*** Begin section ***

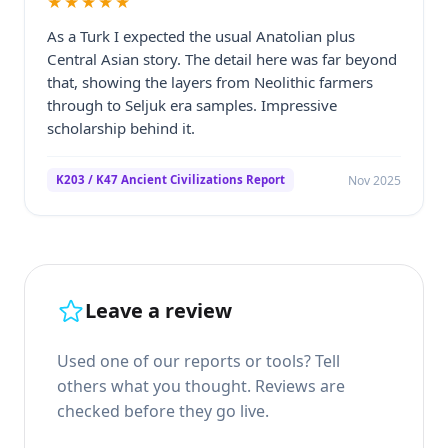
★★★★★
As a Turk I expected the usual Anatolian plus
Central Asian story. The detail here was far beyond
that, showing the layers from Neolithic farmers
through to Seljuk era samples. Impressive
scholarship behind it.
Nov 2025
K203 / K47 Ancient Civilizations Report
Leave a review
Used one of our reports or tools? Tell
others what you thought. Reviews are
checked before they go live.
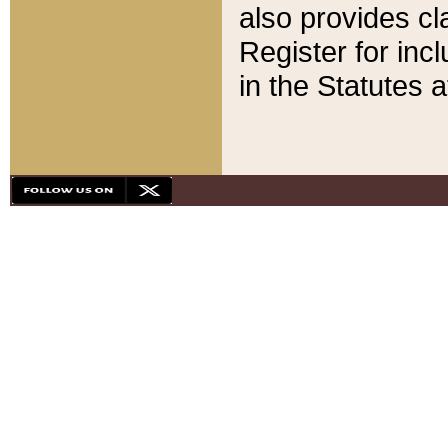
also provides cla
Register for inc
in the Statutes a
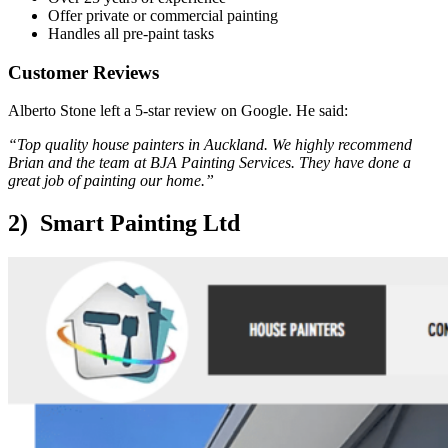
Offer private or commercial painting
Handles all pre-paint tasks
Customer Reviews
Alberto Stone left a 5-star review on Google. He said:
“Top quality house painters in Auckland. We highly recommend
Brian and the team at BJA Painting Services. They have done a
great job of painting our home.”
2) Smart Painting Ltd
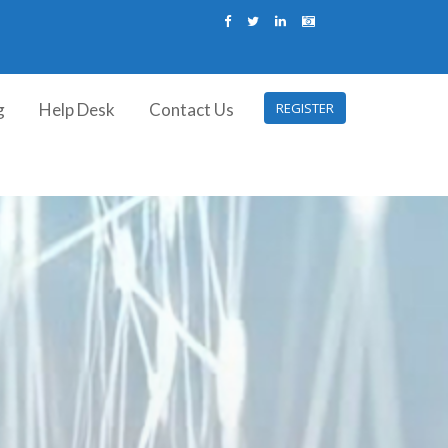
g
Help Desk
Contact Us
REGISTER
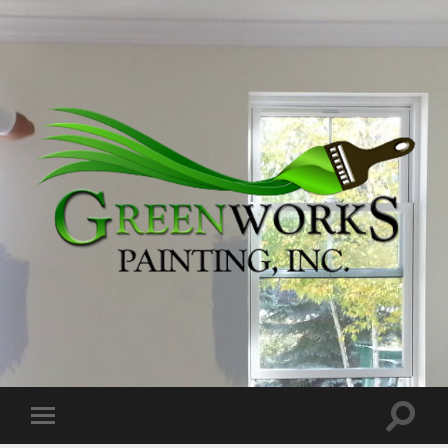
Greenworks
Painting,
Inc.
Toggle
Toggle
search
mobile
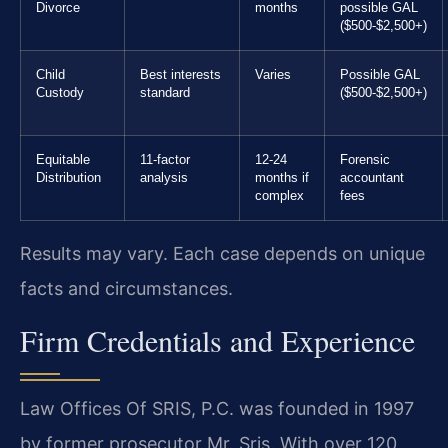
Divorce
months
possible GAL
($500-$2,500+)
Child
Best interests
Varies
Possible GAL
Custody
standard
($500-$2,500+)
Equitable
11-factor
12-24
Forensic
Distribution
analysis
months if
accountant
complex
fees
Results may vary. Each case depends on unique
facts and circumstances.
Firm Credentials and Experience
Law Offices Of SRIS, P.C. was founded in 1997
by former prosecutor Mr. Sris. With over 120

*** End section ***

→ Task goal: Starting at the line that contains "also provides cla", retype each line through the final one in the listing, with both ends kept and the pictures omitted.

→ Exercise result:
also provides cla
Register for inc
in the Statutes a
Offer private or commercial painting
Handles all pre-paint tasks
Customer Reviews
Alberto Stone left a 5-star review on Google. He said:
“Top quality house painters in Auckland. We highly recommend
Brian and the team at BJA Painting Services. They have done a
great job of painting our home.”
2) Smart Painting Ltd
g
Help Desk
Contact Us
REGISTER
Greenworks
Painting,
Inc.
Toggle
Toggle
search
mobile
Divorce
months
possible GAL
($500-$2,500+)
Child
Best interests
Varies
Possible GAL
Custody
standard
($500-$2,500+)
Equitable
11-factor
12-24
Forensic
Distribution
analysis
months if
accountant
complex
fees
Results may vary. Each case depends on unique
facts and circumstances.
Firm Credentials and Experience
Law Offices Of SRIS, P.C. was founded in 1997
by former prosecutor Mr. Sris. With over 120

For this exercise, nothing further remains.